Feeling funny sending this off. I think of you as "the Great Guru" and can't imagine that I have anything to add...but your post made me think of this.
Good sense of humor (loves to laugh)
Flexible
Good problem-solver
Creative
Fun
Consistent
Observant
Quick-learner
Patient
Tolerant
Loving
Kind
Follows through
Matter-of-fact demeanor
Natural (without pretense)
Respectful
Knows when to step in and when to give him space
My immediate thought was 'respect'. A sense of fair play - wouldn't have come straight to mind, but perhaps it amounts to the same thing, without the stiffness or rote quality.
It occurs to me, too, that fair play doesn't require the staff to be more-than-human. Just fully human.
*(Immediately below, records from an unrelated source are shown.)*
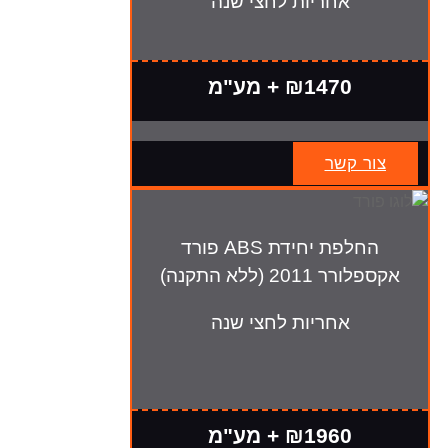
אחריות לחצי שנה
₪1470 + מע"מ
צור קשר
החלפת יחידת ABS פורד
אקספלורר 2011 (ללא התקנה)
אחריות לחצי שנה
₪1960 + מע"מ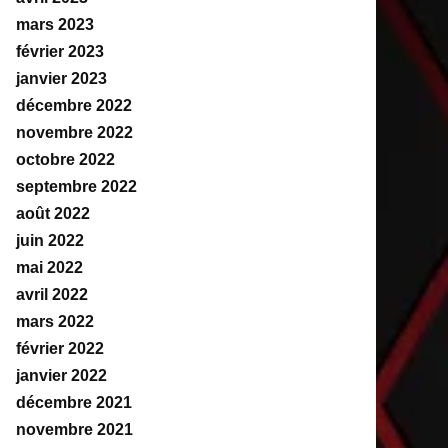
mars 2023
février 2023
janvier 2023
décembre 2022
novembre 2022
octobre 2022
septembre 2022
août 2022
juin 2022
mai 2022
avril 2022
mars 2022
février 2022
janvier 2022
décembre 2021
novembre 2021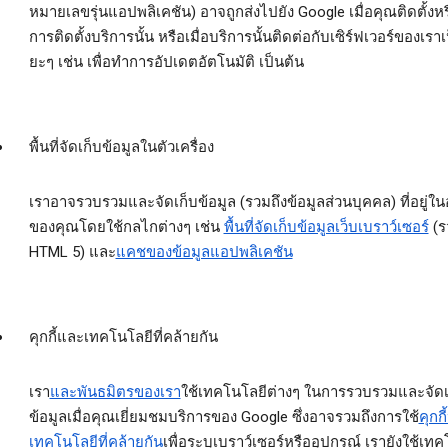
หมายเลขรุ่นแอปพลิเคชัน) อาจถูกส่งไปยัง Google เมื่อคุณติดตั้งห
การติดตั้งบริการนั้น หรือเมื่อบริการนั้นติดต่อกับเซิร์ฟเวอร์ของเรา
ยะๆ เช่น เพื่อทำการอัปเดตอัตโนมัติ เป็นต้น
พื้นที่จัดเก็บข้อมูลในตัวเครื่อง
เราอาจรวบรวมและจัดเก็บข้อมูล (รวมถึงข้อมูลส่วนบุคคล) ที่อยู่ใน
ของคุณโดยใช้กลไกต่างๆ เช่น
พื้นที่จัดเก็บข้อมูลเว็บเบราว์เซอร์
(ร
HTML 5) และ
แคชของข้อมูลแอปพลิเคชัน
คุกกี้และเทคโนโลยีที่คล้ายกัน
เรา
และพันธมิตรของเรา
ใช้เทคโนโลยีต่างๆ ในการรวบรวมและจัดเ
ข้อมูลเมื่อคุณเยี่ยมชมบริการของ Google ซึ่งอาจรวมถึงการใช้
คุกกี
เทคโนโลยีที่คล้ายกัน
เพื่อระบุเบราว์เซอร์หรืออุปกรณ์ เรายังใช้เท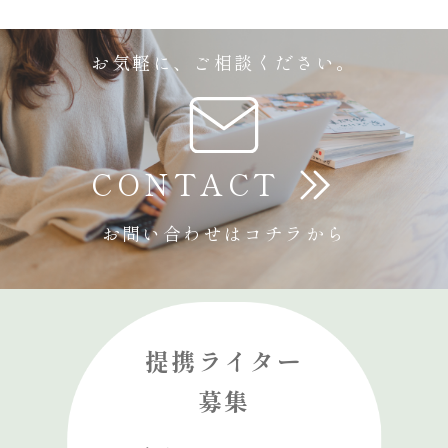
お気軽に、ご相談ください。
CONTACT
お問い合わせはコチラから
提携ライター
募集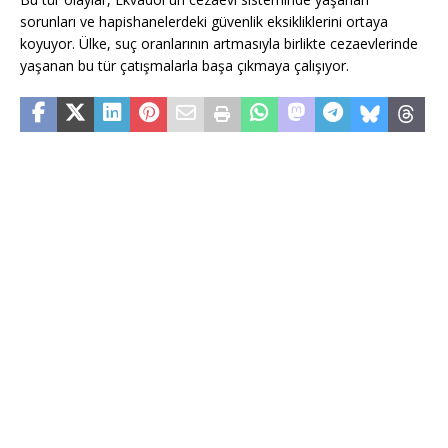
sorunları ve hapishanelerdeki güvenlik eksikliklerini ortaya
koyuyor. Ülke, suç oranlarının artmasıyla birlikte cezaevlerinde
yaşanan bu tür çatışmalarla başa çıkmaya çalışıyor.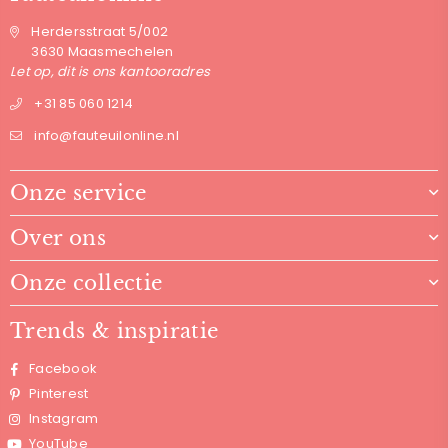
Herdersstraat 5/002
3630 Maasmechelen
Let op, dit is ons kantooradres
+31 85 060 1214
info@fauteuilonline.nl
Onze service
Over ons
Onze collectie
Trends & inspiratie
Facebook
Pinterest
Instagram
YouTube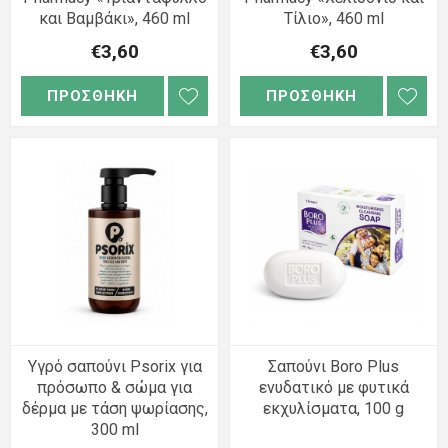
και Βαμβάκι», 460 ml
Τίλιο», 460 ml
€3,60
€3,60
ΠΡΟΣΘΗΚΗ
ΠΡΟΣΘΗΚΗ
Υγρό σαπούνι Psorix για
Σαπούνι Boro Plus
πρόσωπο & σώμα για
ενυδατικό με φυτικά
δέρμα με τάση ψωρίασης,
εκχυλίσματα, 100 g
300 ml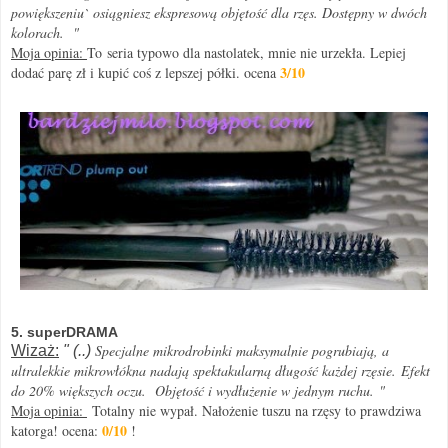
powiększeniu` osiągniesz ekspresową objętość dla rzęs. Dostępny w dwóch
kolorach.
"
Moja opinia:
To seria typowo dla nastolatek, mnie nie urzekła. Lepiej
3/10
dodać parę zł i kupić coś z lepszej półki. ocena
5. superDRAMA
Specjalne mikrodrobinki maksymalnie pogrubiają, a
Wizaż:
" (..)
ultralekkie mikrowłókna nadają spektakularną długość każdej rzęsie.
Efekt
do 20% większych oczu.
Objętość i wydłużenie w jednym ruchu.
"
Moja opinia:
Totalny nie wypał. Nałożenie tuszu na rzęsy to prawdziwa
0/10
katorga! ocena:
!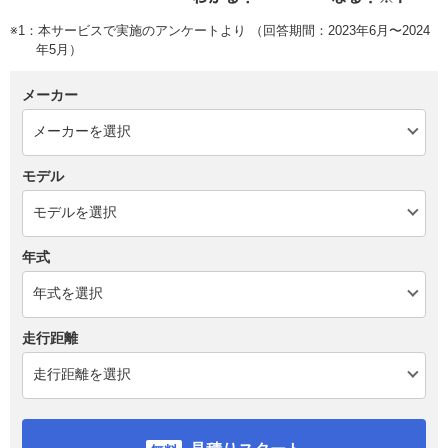
※1：本サービスで実施のアンケートより （回答期間：2023年6月〜2024
年5月）
メーカー
モデル
年式
走行距離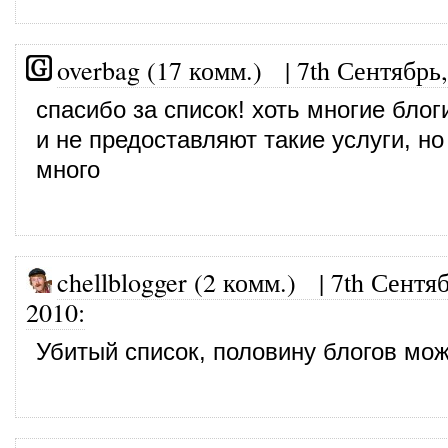
overbag (17 комм.)
|
7th Сентябрь
спасибо за список! хоть многие блог
и не предоставляют такие услуги, н
много
chellblogger (2 комм.)
|
7th Сентяб
2010
:
Убитый список, половину блогов мо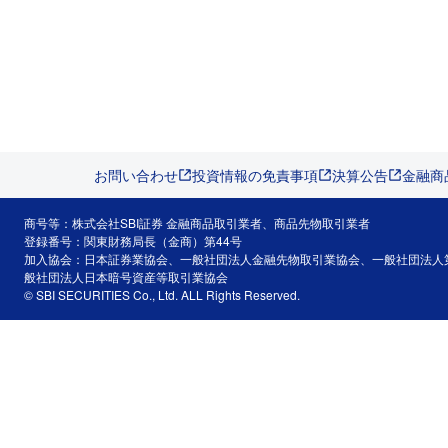
お問い合わせ
投資情報の免責事項
決算公告
金融商
商号等：株式会社SBI証券 金融商品取引業者、商品先物取引業者
登録番号：関東財務局長（金商）第44号
加入協会：日本証券業協会、一般社団法人金融先物取引業協会、一般社団法人
般社団法人日本暗号資産等取引業協会
© SBI SECURITIES Co., Ltd. ALL Rights Reserved.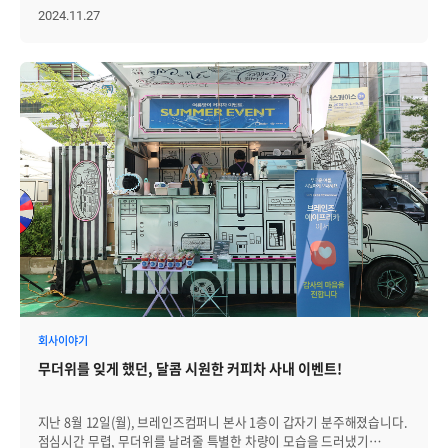
반갑네' 등 짧지만 따뜻한 인사말을 건네며 구성원들과 자연스럽게
즐거움을 선사했던 그 커피차가 초겨울의 차가운 바람을 녹이기 위해
2024.11.27
대화를 나눴습니다. 구성원들은 각자의 취향에 맞는 컵밥과 음료를 고른
다시 찾아온 것인데요. 근로자의 날과 여름맞이 이벤트에 이어,
뒤, 라운지에 삼삼오오 모여 앉아 함께 식사를 하며 잠시 여유로운
이번에도 브레인즈 그룹의 대표인 선근 님이 브레인즈컴퍼니와
시간을 보냈습니다. 서로의 안부를 나누고 웃음이 오가는 모습 속에서,
자회사인 에이프리카 구성원들을 위한 따뜻한 이벤트를 마련해
일상과 조금 다른 점심 풍경이 자연스럽게 펼쳐졌습니다. "잠시 줄을
주셨습니다. │따뜻한 음료와 든든한 샌드위치, 그리고 이것까지?!
서서 기다리는 시간부터 컵밥과 음료를 함께 나누는 시간까지, 오랜만에
급작스레 추워진 날씨와 연말의 바쁜 일정 속에서 구성원들이 기운을 낼
팀원들과 이런저런 이야기를 나누며 여유로운 점심시간을 보낼 수 있어
수 있도록, 맛있는 음료와 간식이 풍성하게 준비되었습니다. 이번
즐겁고 의미 있는 시간이었습니다" "지난번에는 커피를 골랐는데,
커피차 이벤트에는 다양한 음료뿐 아니라 샌드위치도 함께
이번에는 에이드를 선택해봤습니다. 맛도 만족스러웠고, 컵밥 구성도
마련되었는데요. 샌드위치는 사진에서 볼 수 있는 것처럼 햄, 계란,
알차고 맛있었습니다. 무엇보다 선근님이 한명 한명에게 직접
신선한 야채 등으로 속을 가득 채워 한 끼 식사로도 부족함이
나눠주셨던 순간이 가장 기억에 남을 것 같습니다" "커피차 이벤트가
없었습니다. 그리고 이번 커피차에는 또 하나의 특별한 메뉴가
있을 때마다 단순히 음료나 간식을 받는 걸 넘어, 구성원을 아끼는
있었습니다. 겨울 하면 떠오르는 대표 간식, 붕어빵이었는데요. 갓 구워
마음이 느껴져서 좋습니다. 바쁜 하루 중에 잠시라도 웃고 이야기 나눌
따뜻함이 그대로 전해지는 붕어빵은 단팥과 슈크림 두 가지 맛으로
수 있는 시간이 되어 늘 감사하게 생각합니다" 몇몇 구성원의 후기처럼,
제공되어 구성원들의 입맛을 사로잡았습니다. 곳곳에서 "붕어빵 정말
이번 이벤트를 통해 따뜻한 마음이 전해짐과 동시에, 서로 자연스럽게
맛있어요!"라는 소감도 이어졌습니다. 음료 메뉴도 놓칠 수 없겠죠. 지난
이야기를 나누고 웃을 수 있었습니다. 이번 이벤트를 직접 기획하고
이벤트에서 이미 맛이 증명된 커피와 에이드류는 물론 이번에는
현장에서 구성원들과 함께했던 선근 님은, "매년 성장하는 구성원들
딸기라떼와 윈터뱅쇼, 캐모마일, 허니 유자 티 등 새로운 메뉴들이
덕분에 회사도 함께 한 걸음씩 나아갈 수 있었습니다. 감사한 마음을
추가되어 선택의 폭이 한층 넓어졌습니다. 특히 쌀쌀해진 날씨 때문인지
회사이야기
전하고자 준비한 이벤트를 통해 조금이나마 진심이 전해졌기를
윈터뱅쇼, 캐모마일티, 히비스커스티와 같은 따뜻한 음료들이 인기를
바랍니다. 앞으로도 모든 구성원이 만족하고 즐겁게 함께할 수 있는
무더위를 잊게 했던, 달콤 시원한 커피차 사내 이벤트!
끌었고, 신메뉴로 선보인 딸기라떼 역시 큰 사랑을 받았습니다. │
브레인즈컴퍼니를 만들어가기 위해 꾸준히 노력하겠습니다"고 소감을
모두의 마음을 녹인 응원과 격려 이벤트가 시작되자 많은 구성원들이
밝혔습니다. 이번 ‘CEO가 쏜다’이벤트도 성공적으로 마무리되었습니다.
커피차 앞으로 모였습니다. 차례를 기다리는 동안 동료들과 담소를
브레인즈컴퍼니는 이렇게 모든 구성원이 서로를 응원하며, 즐겁게
지난 8월 12일(월), 브레인즈컴퍼니 본사 1층이 갑자기 분주해졌습니다.
나누는 사이, 커피차 주변은 따뜻한 분위기로 가득 찼습니다. "정말 수고
일하고 함께 성장하는 문화를 지속해서 만들어갈 예정입니다.
점심시간 무렵, 무더위를 날려줄 특별한 차량이 모습을 드러냈기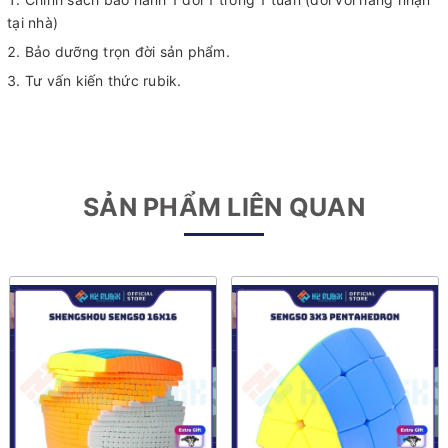
tại nhà)
Bảo dưỡng trọn đời sản phẩm.
Tư vấn kiến thức rubik.
SẢN PHẨM LIÊN QUAN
I agree with all of the above and would add commitment.
A willingness to admit mistakes.
Awareness that the other person's life matters more than your personal ego.
I saw this quote recently, and it's quite nice here:
“The central struggle of parenthood is to let our hopes for our children outweigh our fears.”
~Ellen Goodman
The earlier comments are so right on. I second them all.
I had a conversation this morning with someone who was training someone else to work one on one with a certain lady. The new staff was feeling overwhelmed by all that there was to remember and her trainer told her--so wisely, "What matters dear, is your relationship with that lady in there. As long as you get that right, every thing else--paperwork--where things are kept etc. will fall into place."
I would say:
Humanity
Humility
Trustworthiness
The ability to learn from mistakes, but not to be too afraid to make them in the first place.
After 15 years it seems to me that the most important things that I need to remember everday are:
"it's not about you!"
"meet 'em where they are"
This is a few days late, and you prob do not need the feedback now-[I have no idea of your tomorrows or my yesterdays with our time differences :) ], but I recall a ''saying'' where a parent says to the teacher''hey that child's art work is brilliant-how do you get them to paint like that?'' And her reply is ''you just have to know when to take it away'' I think kids/ppl in real life , with or without disabilities are like that. You just need to know when to ''take it away'' Not always easy.
Hope that made some sorta sense to you :)
I really like your answer.
I think that understanding that a lot of what is considered necessary to be happy isn't really is important - what necessary for happiness is basically being loved and respected for who you are both by yourself and other people and doing things you find enjoyable, even if they aren't what society defines as enjoyable.
A sense of fair play coupled with enough open-mindedness to accept difference when they encounter it and realise that equal isn't always identical (many things that people consider the most enjoyable are either completely uninteresting or downright painful to me, and vice versa).
Thank you so much for writing here. Both as an autistic and disabled person and as a fledgling lecturer for psychiatric staff persons, I learn something with every new entry.